If you are a homesteader already in full swing or if you are just beginning your journey into homesteading, there is one thing you can depend on. Your beautiful crops and well cared for animals are going to attract unwanted visitors at some time. Those red tomatoes or green heads of lettuce look like dinner to a wide range of critters, including bugs, worms, birds, raccoons, and squirrels. And those cute little chicks peeping away in their pen? Just a tasty morsel for a fox or a cat, wild or domestic. I myself have experienced the loss of several young chickens to a possum, something I never would have expected. Predators and thieves come in all shapes and sizes. In the interest of time, I will only address the protection of homestead animals in this article, saving the protection of crops for next week.

Many people will tell you that the loss of animals is just a part of homesteading. But you have spent valuable time and money on them, and protecting them from predators when possible just makes sense. Once predators know that your animals are easy prey, their numbers will multiply and their destruction will become more widespread. So, what are some steps you can take to keep those predators away from the animals on your property?

The first step should be to learn about the particular predators in your area. What kind of critters are they, how are they most likely to get to your animals, and at what time of day are they most active in looking for prey? For example, are there owls which swoop in from above to snatch up your poultry or rabbits in the dark of the night? Or is it a fox which is capable of digging under a fence and is most active during dawn and dusk? Keep in mind that a truly hungry predator may not keep to a particular time of day when trying to find food.

Let’s start with those predators that can dig under your fencing to get into a pen or run. While chicken wire is usually fine for keeping your animals in, it is often lightweight enough that a determined predator can bend it. It is better to use hardware cloth (or hardware mesh) when constructing your pen or run. It is made of a heavier gauge material than chicken wire. Bury the hardware mesh a minimum of two feet deep (four feet deep is even better, if possible). This will deter most predators from digging.

If you live in an area with lots of hawks and owls, you will need to place a cover over your run. Chicken wire will work fine for the purpose of keeping flying predators away from your animals. Your animals will be protected but will still have visibility and airflow. To provide shade, you can use a tarp over a section of the pen.

Many predators will attack at night. Because of this, it is always a good idea to lock your homestead animals inside at night. Keep in mind that raccoons in particular are cunning little creatures who can open simple locks and bolts. To keep these sneaky little critters away from your quail or chicken eggs, use a carabiner as a lock. Smart as they are, raccoons can’t open a carabiner. Also, collect your eggs every day. Empty nests aren’t particularly attractive to predators.

What if your animals are free range rather than in a pen or run? One tactic for this situation is to hang some of your old CDs from trees and posts. These will usually scare away birds of prey. Some folks swear by electric fences around the perimeter of their property.
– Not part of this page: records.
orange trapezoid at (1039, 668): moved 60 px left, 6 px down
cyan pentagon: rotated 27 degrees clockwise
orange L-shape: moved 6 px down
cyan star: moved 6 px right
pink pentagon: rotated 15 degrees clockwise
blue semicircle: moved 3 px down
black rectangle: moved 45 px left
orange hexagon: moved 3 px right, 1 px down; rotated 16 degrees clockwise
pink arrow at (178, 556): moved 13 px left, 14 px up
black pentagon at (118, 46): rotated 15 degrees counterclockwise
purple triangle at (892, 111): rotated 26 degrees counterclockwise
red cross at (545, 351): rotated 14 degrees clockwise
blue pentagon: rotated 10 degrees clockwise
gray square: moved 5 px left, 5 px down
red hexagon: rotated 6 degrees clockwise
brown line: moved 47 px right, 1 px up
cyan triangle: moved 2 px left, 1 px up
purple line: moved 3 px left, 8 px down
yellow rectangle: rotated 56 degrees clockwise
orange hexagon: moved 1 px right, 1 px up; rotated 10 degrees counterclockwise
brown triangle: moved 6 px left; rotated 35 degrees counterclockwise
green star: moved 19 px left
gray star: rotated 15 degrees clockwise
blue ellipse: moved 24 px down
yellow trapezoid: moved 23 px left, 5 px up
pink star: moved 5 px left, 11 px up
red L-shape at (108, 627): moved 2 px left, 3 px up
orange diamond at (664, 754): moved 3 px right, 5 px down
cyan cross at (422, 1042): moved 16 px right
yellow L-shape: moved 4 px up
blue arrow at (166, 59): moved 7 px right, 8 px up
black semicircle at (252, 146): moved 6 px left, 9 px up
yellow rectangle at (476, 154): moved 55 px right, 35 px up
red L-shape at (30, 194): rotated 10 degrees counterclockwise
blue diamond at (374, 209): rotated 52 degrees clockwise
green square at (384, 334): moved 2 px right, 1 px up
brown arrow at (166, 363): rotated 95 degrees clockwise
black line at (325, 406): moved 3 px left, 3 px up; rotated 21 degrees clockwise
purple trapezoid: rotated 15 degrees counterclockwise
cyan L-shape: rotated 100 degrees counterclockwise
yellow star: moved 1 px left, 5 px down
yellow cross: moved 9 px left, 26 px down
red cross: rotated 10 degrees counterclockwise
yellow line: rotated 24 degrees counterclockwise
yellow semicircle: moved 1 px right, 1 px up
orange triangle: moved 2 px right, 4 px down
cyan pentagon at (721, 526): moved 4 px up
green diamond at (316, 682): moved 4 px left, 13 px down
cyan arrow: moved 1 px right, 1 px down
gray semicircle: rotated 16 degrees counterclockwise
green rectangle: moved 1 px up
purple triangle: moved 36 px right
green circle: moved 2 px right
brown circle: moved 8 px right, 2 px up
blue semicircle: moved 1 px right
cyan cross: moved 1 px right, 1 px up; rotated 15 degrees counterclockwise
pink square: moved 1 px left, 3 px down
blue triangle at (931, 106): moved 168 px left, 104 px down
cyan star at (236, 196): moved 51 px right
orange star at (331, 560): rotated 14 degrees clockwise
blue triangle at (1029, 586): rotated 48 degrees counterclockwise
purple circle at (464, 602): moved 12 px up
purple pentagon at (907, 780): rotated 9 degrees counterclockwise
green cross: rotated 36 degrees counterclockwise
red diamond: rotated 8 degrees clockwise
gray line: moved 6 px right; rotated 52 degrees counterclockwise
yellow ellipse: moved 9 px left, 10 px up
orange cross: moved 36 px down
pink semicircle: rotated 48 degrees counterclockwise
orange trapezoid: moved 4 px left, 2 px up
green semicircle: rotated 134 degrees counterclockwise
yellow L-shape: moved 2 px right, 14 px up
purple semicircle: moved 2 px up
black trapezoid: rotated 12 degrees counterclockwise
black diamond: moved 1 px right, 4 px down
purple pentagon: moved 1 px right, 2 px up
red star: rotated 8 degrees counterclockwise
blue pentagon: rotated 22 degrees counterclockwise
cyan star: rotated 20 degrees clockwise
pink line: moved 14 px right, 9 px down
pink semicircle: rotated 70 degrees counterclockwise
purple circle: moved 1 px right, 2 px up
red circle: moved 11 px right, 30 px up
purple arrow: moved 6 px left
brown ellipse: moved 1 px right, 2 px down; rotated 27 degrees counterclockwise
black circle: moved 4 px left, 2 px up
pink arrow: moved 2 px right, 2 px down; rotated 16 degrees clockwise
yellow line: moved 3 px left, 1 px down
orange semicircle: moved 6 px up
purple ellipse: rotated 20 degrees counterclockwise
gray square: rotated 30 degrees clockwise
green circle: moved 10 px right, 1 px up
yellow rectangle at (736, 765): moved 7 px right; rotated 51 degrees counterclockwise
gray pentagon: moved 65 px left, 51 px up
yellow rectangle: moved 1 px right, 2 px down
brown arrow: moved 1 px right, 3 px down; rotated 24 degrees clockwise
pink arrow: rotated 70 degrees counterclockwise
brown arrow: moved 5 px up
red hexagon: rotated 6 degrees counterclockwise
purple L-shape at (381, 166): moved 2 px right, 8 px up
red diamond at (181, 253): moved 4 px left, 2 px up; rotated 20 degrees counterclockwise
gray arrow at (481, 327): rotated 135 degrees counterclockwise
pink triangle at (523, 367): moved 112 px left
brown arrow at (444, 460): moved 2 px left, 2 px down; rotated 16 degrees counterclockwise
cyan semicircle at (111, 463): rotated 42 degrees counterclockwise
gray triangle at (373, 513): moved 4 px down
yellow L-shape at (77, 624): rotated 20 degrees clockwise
They are inexpensive and relatively easy to install. A guard dog can also be helpful with free range animals. Make sure your dog is good with your homestead animals before you leave them together. You don’t want your guard dog turning into another predator!

So, don’t assume that losing a few animals to predators has to be a part of homesteading. With some planning ahead of time and some work on your part, you can protect your investment from the creatures that think of your homestead pens as a buffet for them to enjoy. Make it difficult for them to get to your animals, and chances are good that they will move along to easier prey somewhere else.